134062 [goport(/opt/couchbase/bin/cbq-engine)] 2021/04/23 18:39:48 child process exited with status 1

Can you please check the above log snippets and suggest, what could have gone wrong?

Thanks,
Ganesh.

Can you collect the full set of logs with the cbopinfo tool?
https://docs.couchbase.com/operator/current/howto-troubleshooting.html#couchbase-server-logs

It will collect other information such as the version too which you’ve not indicated here.

Hello Patrick,
Thanks for the quick response. We run couchbase server 6.0 in CentOS 7 in kubernetes environment. ( docker/Dockerfile at master · couchbase/docker · GitHub)

  1. I have uploaded the logs to Gdrive and provided the link as below, from the failed pod herewith. The pod has the log folder mounted to a persistent volume through a PVC. I am not able to run the utility to collect the logs as you had suggested, as we have restarted the pod already.

Thanks in advance for your time and efforts.

  1. Meanwhile I have a question related to index memory. We are allocating 2GB for indexer memory in our setup. We have observed when the bucket RAM gets full the excess data is pushed to the disk. Similarly if the indexer RAM runs out, will the index-data be pushed to the disk or indexing service will mal-function?

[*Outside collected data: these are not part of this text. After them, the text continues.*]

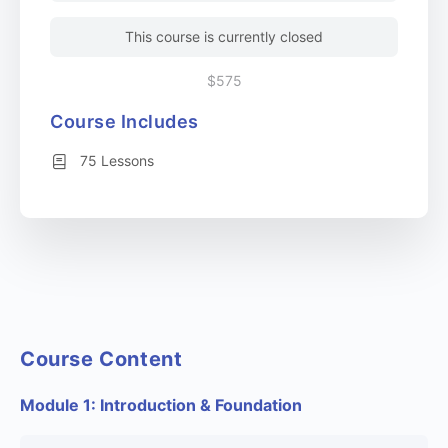
This course is currently closed
$575
Course Includes
75 Lessons
Course Content
Module 1: Introduction & Foundation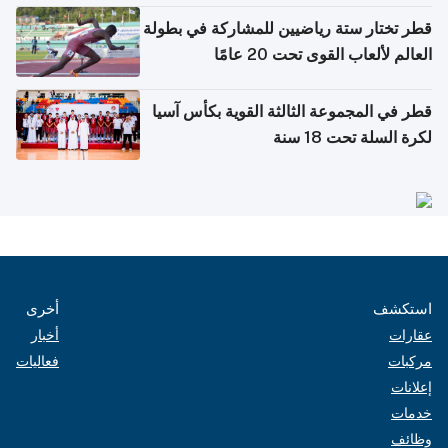
قطر تختار ستة رياضيين للمشاركة في بطولة
العالم لألعاب القوى تحت 20 عامًا
قطر في المجموعة الثالثة القوية بكأس آسيا
لكرة السلة تحت 18 سنة
أخرى
استكشف
أخبار
عقارات
فعاليات
مركبات
إعلانات
خدمات
وظائف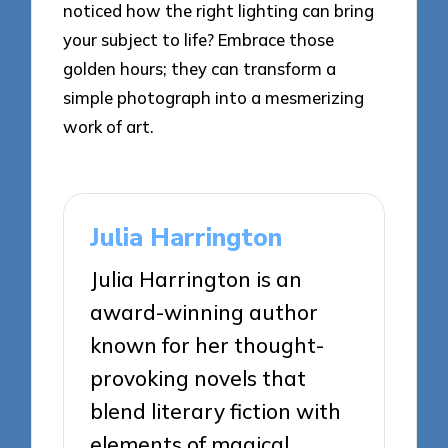
noticed how the right lighting can bring
your subject to life? Embrace those
golden hours; they can transform a
simple photograph into a mesmerizing
work of art.
Julia Harrington
Julia Harrington is an
award-winning author
known for her thought-
provoking novels that
blend literary fiction with
elements of magical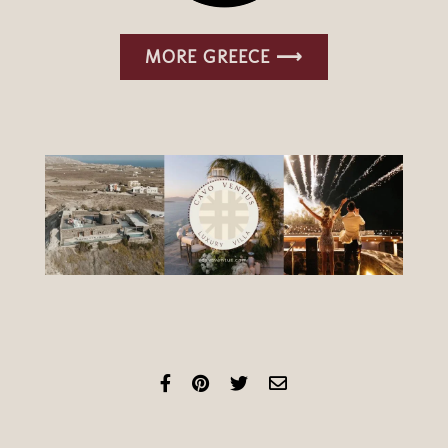
MORE GREECE ⟶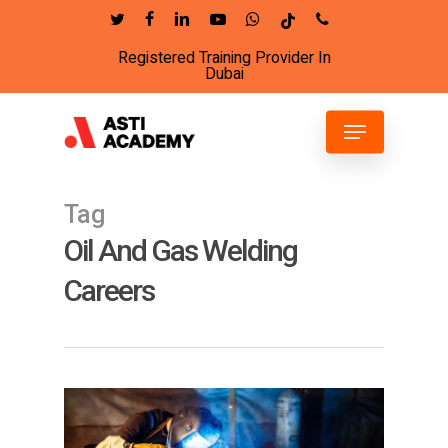
Skip
twitter
facebook
linkedin
youtube
whatsapp
tiktok
phone
to
Registered Training Provider In
Close
main
Dubai
Menu
content
Menu
Tag
Oil And Gas Welding
Careers
4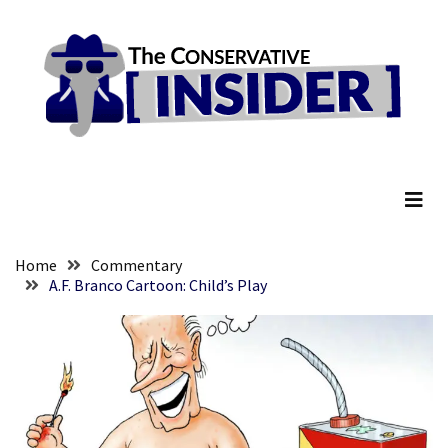
Skip
Skip
to
to
content
content
RECENT
POSTS
Anti-
The Conservative Insider
Trump
Canadian
Who
Slapped
A
Home
Commentary
Teen
A.F. Branco Cartoon: Child’s Play
Wearing
MAGA
Clothing
Faces
Deportation
And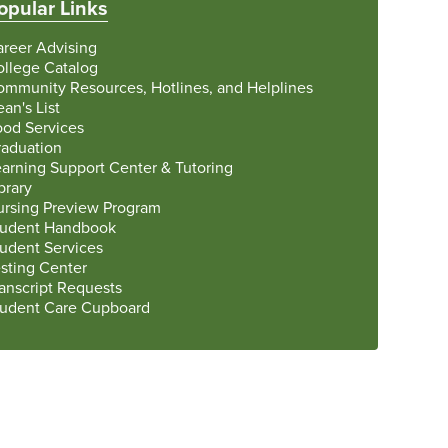
opular Links
areer Advising
ollege Catalog
ommunity Resources, Hotlines, and Helplines
an's List
ood Services
raduation
arning Support Center & Tutoring
brary
ursing Preview Program
tudent Handbook
tudent Services
sting Center
anscript Requests
tudent Care Cupboard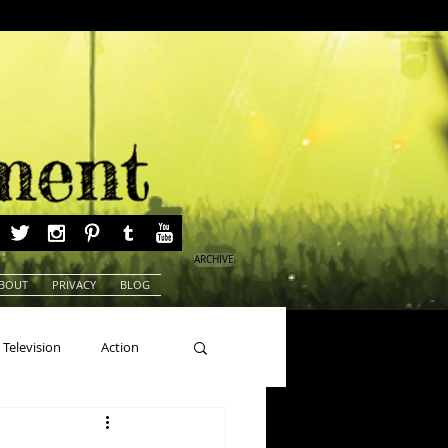
ARCHIVE
BOUT
PRIVACY
BLOG
Television
Action
ns
Beauty Pageants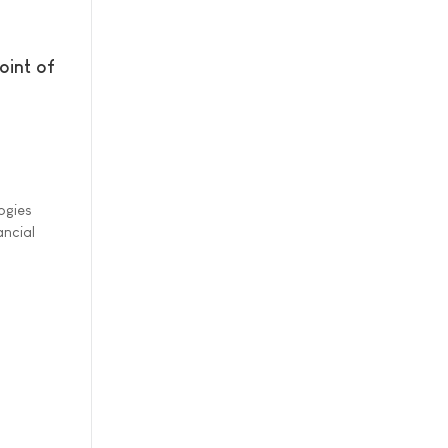
oint of
ogies
ancial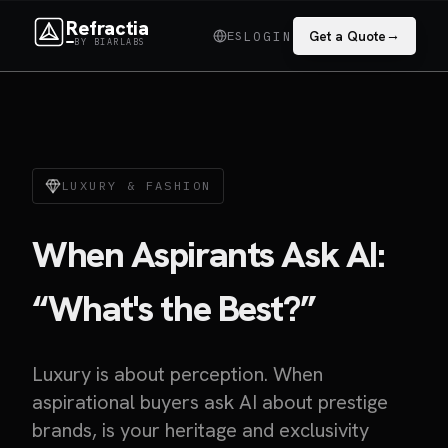
Refractia
→
ES
Get a Quote
LOGIN
BY BIARLABS
LUXURY & FASHION
When Aspirants Ask AI:
“What's the Best?”
Luxury is about perception. When
aspirational buyers ask AI about prestige
brands, is your heritage and exclusivity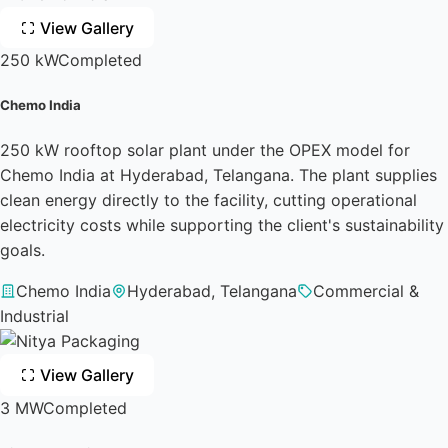
View Gallery
250 kW
Completed
Chemo India
250 kW rooftop solar plant under the OPEX model for
Chemo India at Hyderabad, Telangana. The plant supplies
clean energy directly to the facility, cutting operational
electricity costs while supporting the client's sustainability
goals.
Chemo India
Hyderabad, Telangana
Commercial &
Industrial
View Gallery
3 MW
Completed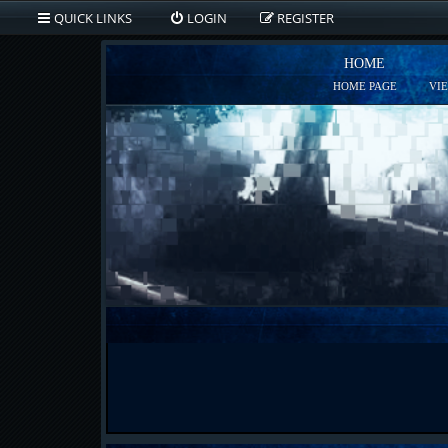
QUICK LINKS
LOGIN
REGISTER
HOME
HOME PAGE
VI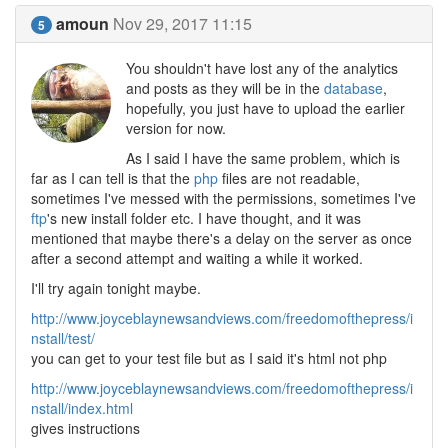
amoun
Nov 29, 2017 11:15
5
You shouldn't have lost any of the analytics
and posts as they will be in the
database
,
hopefully, you just have to upload the earlier
version for now.
As I said I have the same problem, which is
far as I can tell is that the
php
files are not readable,
sometimes I've messed with the permissions, sometimes I've
ftp
's new install folder etc. I have thought, and it was
mentioned that maybe there's a delay on the server as once
after a second attempt and waiting a while it worked.
I'll try again tonight maybe.
http://www.joyceblaynewsandviews.com/freedomofthepress/i
nstall/test/
you can get to your test file but as I said it's html not php
http://www.joyceblaynewsandviews.com/freedomofthepress/i
nstall/index.html
gives instructions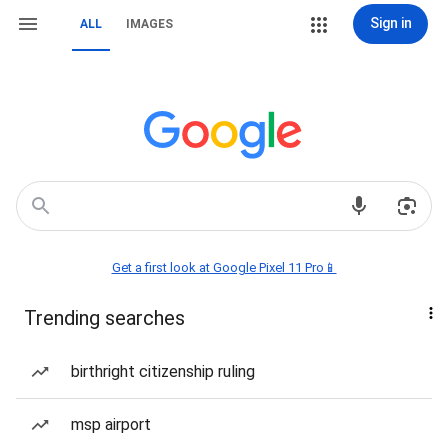
Sign in
ALL
IMAGES
Get a first look at Google Pixel 11 Pro📱
Trending searches
birthright citizenship ruling
msp airport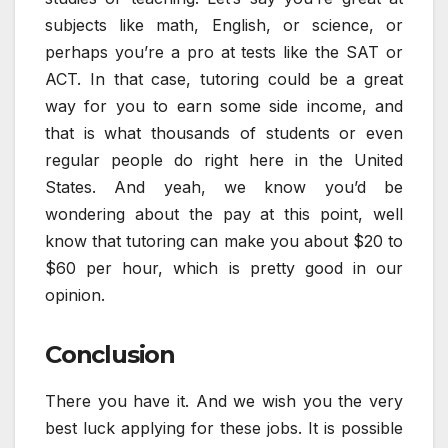
subjects like math, English, or science, or
perhaps you’re a pro at tests like the SAT or
ACT. In that case, tutoring could be a great
way for you to earn some side income, and
that is what thousands of students or even
regular people do right here in the United
States. And yeah, we know you’d be
wondering about the pay at this point, well
know that tutoring can make you about $20 to
$60 per hour, which is pretty good in our
opinion.
Conclusion
There you have it. And we wish you the very
best luck applying for these jobs. It is possible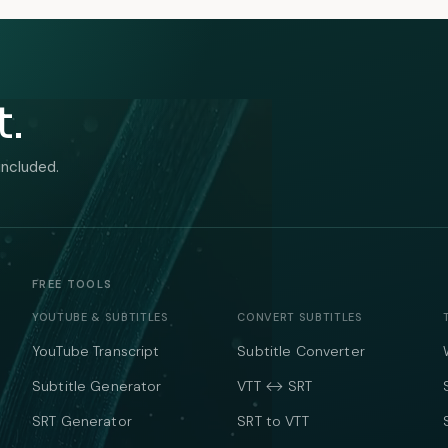
t.
included.
FREE TOOLS
YOUTUBE & SUBTITLES
CONVERT SUBTITLES
YouTube Transcript
Subtitle Converter
Subtitle Generator
VTT ↔ SRT
SRT Generator
SRT to VTT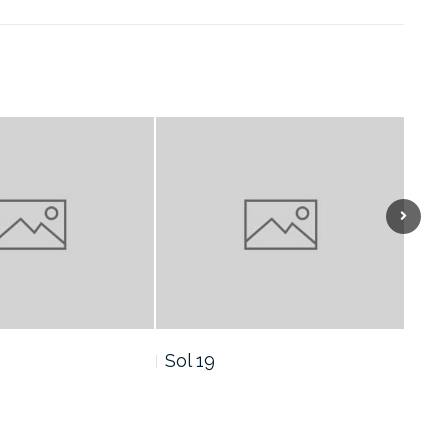
Sol 16
Sol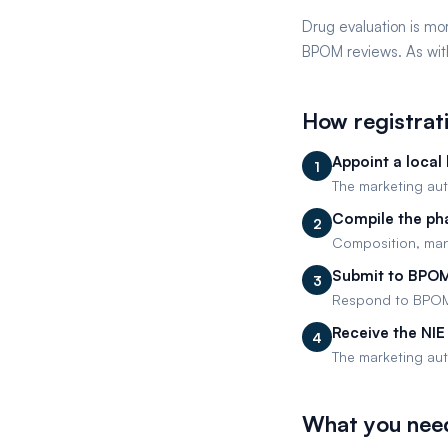
Drug evaluation is mor
BPOM reviews. As with
How registrat
Appoint a local 
1
The marketing auth
Compile the ph
2
Composition, manu
Submit to BPOM
3
Respond to BPOM q
Receive the NIE
4
The marketing auth
What you nee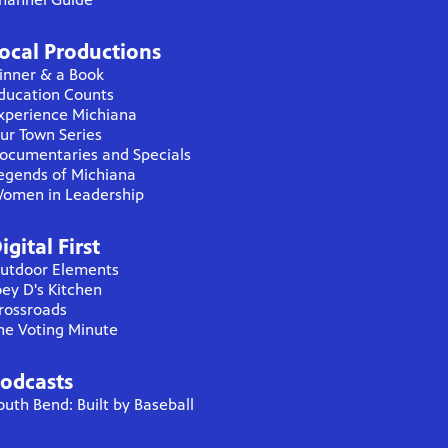
ocal Productions
inner & a Book
ducation Counts
xperience Michiana
ur Town Series
ocumentaries and Specials
egends of Michiana
omen in Leadership
igital First
utdoor Elements
oey D's Kitchen
rossroads
he Voting Minute
odcasts
outh Bend: Built by Baseball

  2. I am not able to get any link which might help in tuning the indexer RAM size. If you could provide any inputs here, its highly appreciated.

Thanks,
ganesh

Can I check, are you using the operator or manually orchestrating Couchbase Server pods on Kubernetes?
If you’re using the operator then you must have an EE licence so please raise a support request so we can prioritise resources to help you out: https://www.couchbase.com/support/working-with-technical-support

I’m afraid I work on the cloud native side so do not know the details of what to configure on the indexer directly. Hopefully someone else can pick that up for you or have a look at the documentation for the version you’re deploying - everything configurable should be documented.

Hi Patrick,

Thanks for the response. We don’t have EE license. We have a home-grown 'couchbase operator ’ pod that brings up the couchbase cluster.

I want to understand more on the 'indexing service’s functionality and its ‘resource handling’ in the community edition. Can you please point me to any relevant material?

Thanks,
Ganesh.

The docs have all the information in so I would start here: Indexing | Couchbase Docs

I would say raise any specific issues as a separate post so it’s more obvious.